From the result above, there are several findings:
1. USA has the most customers, most orders, and the biggest sales revenue for chinook compared to other countries.
2. Czech Republic has the highest average sales per customer and average order value compared to other countries.

Management are currently considering changing their purchasing strategy to save money.
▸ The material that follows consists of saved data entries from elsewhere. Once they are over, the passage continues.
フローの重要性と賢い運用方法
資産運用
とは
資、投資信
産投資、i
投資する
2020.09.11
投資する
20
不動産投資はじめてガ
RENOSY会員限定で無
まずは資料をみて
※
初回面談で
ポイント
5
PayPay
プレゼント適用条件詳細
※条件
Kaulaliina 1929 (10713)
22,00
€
The strategy they are considering is to purchase only the most popular tracks from each album from record companies, instead of purchasing every track from an album.
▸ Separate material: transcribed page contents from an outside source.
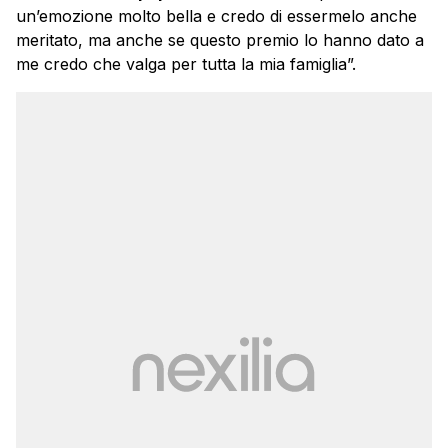
un’emozione molto bella e credo di essermelo anche
meritato, ma anche se questo premio lo hanno dato a
me credo che valga per tutta la mia famiglia”.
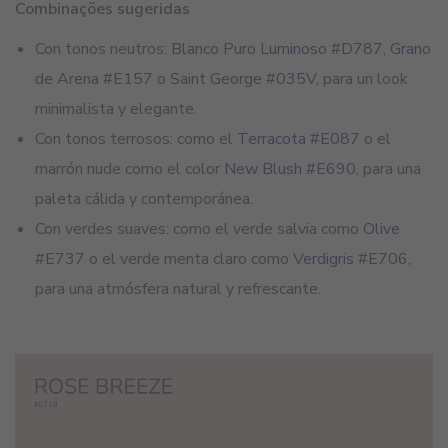
Combinações sugeridas
Con tonos neutros:
Blanco Puro Luminoso #D787
,
Grano
de Arena #E157
o
Saint George #035V
, para un look
minimalista y elegante.
Con tonos terrosos: como el
Terracota #E087
o el
marrón nude como el color
New Blush #E690
, para una
paleta cálida y contemporánea.
Con verdes suaves: como el verde salvia como
Olive
#E737
o el verde menta claro como
Verdigris #E706
,
para una atmósfera natural y refrescante.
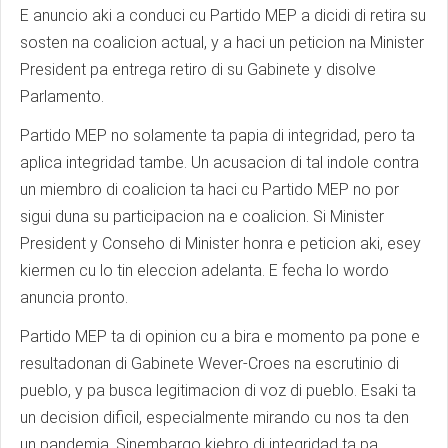
E anuncio aki a conduci cu Partido MEP a dicidi di retira su
sosten na coalicion actual, y a haci un peticion na Minister
President pa entrega retiro di su Gabinete y disolve
Parlamento.
Partido MEP no solamente ta papia di integridad, pero ta
aplica integridad tambe. Un acusacion di tal indole contra
un miembro di coalicion ta haci cu Partido MEP no por
sigui duna su participacion na e coalicion. Si Minister
President y Conseho di Minister honra e peticion aki, esey
kiermen cu lo tin eleccion adelanta. E fecha lo wordo
anuncia pronto.
Partido MEP ta di opinion cu a bira e momento pa pone e
resultadonan di Gabinete Wever-Croes na escrutinio di
pueblo, y pa busca legitimacion di voz di pueblo. Esaki ta
un decision dificil, especialmente mirando cu nos ta den
un pandemia. Sinembargo kiebro di integridad ta pa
We should find out what percentage of purchases are individual tracks vs whole albums, so that management can use this data to understand the effect this decision might have on overall revenue.

In [5]:
q4 = '''
WITH invoice_first_track AS
    (
     SELECT
         il.invoice_id invoice_id,
         MIN(il.track_id) first_track_id
     FROM invoice_line il
     GROUP BY 1
    )

SELECT
    album_purchase,
    COUNT(invoice_id) number_of_invoices,
    CAST(count(invoice_id) AS FLOAT) / (
                                         SELECT COUNT(*) FROM invoice
                                      ) percent
FROM
    (
    SELECT
        ifs.*,
        CASE
            WHEN
                 (
                  SELECT t.track_id FROM track t
                  WHERE t.album_id = (
                                      SELECT t2.album_id FROM track t2
                                      WHERE t2.track_id = ifs.first_track_id
                                     ) 

                  EXCEPT 

                  SELECT il2.track_id FROM invoice_line il2
                  WHERE il2.invoice_id = ifs.invoice_id
                 ) IS NULL
             AND
                 (
                  SELECT il2.track_id FROM invoice_line il2
                  WHERE il2.invoice_id = ifs.invoice_id

                  EXCEPT 

                  SELECT t.track_id FROM track t
                  WHERE t.album_id = (
                                      SELECT t2.album_id FROM track t2
                                      WHERE t2.track_id = ifs.first_track_id
                                     ) 
                 ) IS NULL
             THEN "yes"
             ELSE "no"
         END AS "album_purchase"
     FROM invoice_first_track ifs
    )
GROUP BY album_purchase;
'''

run_query(q4)

Unnamed: 0,album_purchase,number_of_invoices,percent
0,no,500,0.814332
1,yes,114,0.185668


Album purchases account for 18.6% of purchases. Based on this data, we would recommend against purchasing only select tracks from albums from record companies, since there is potential to lose one fifth of revenue.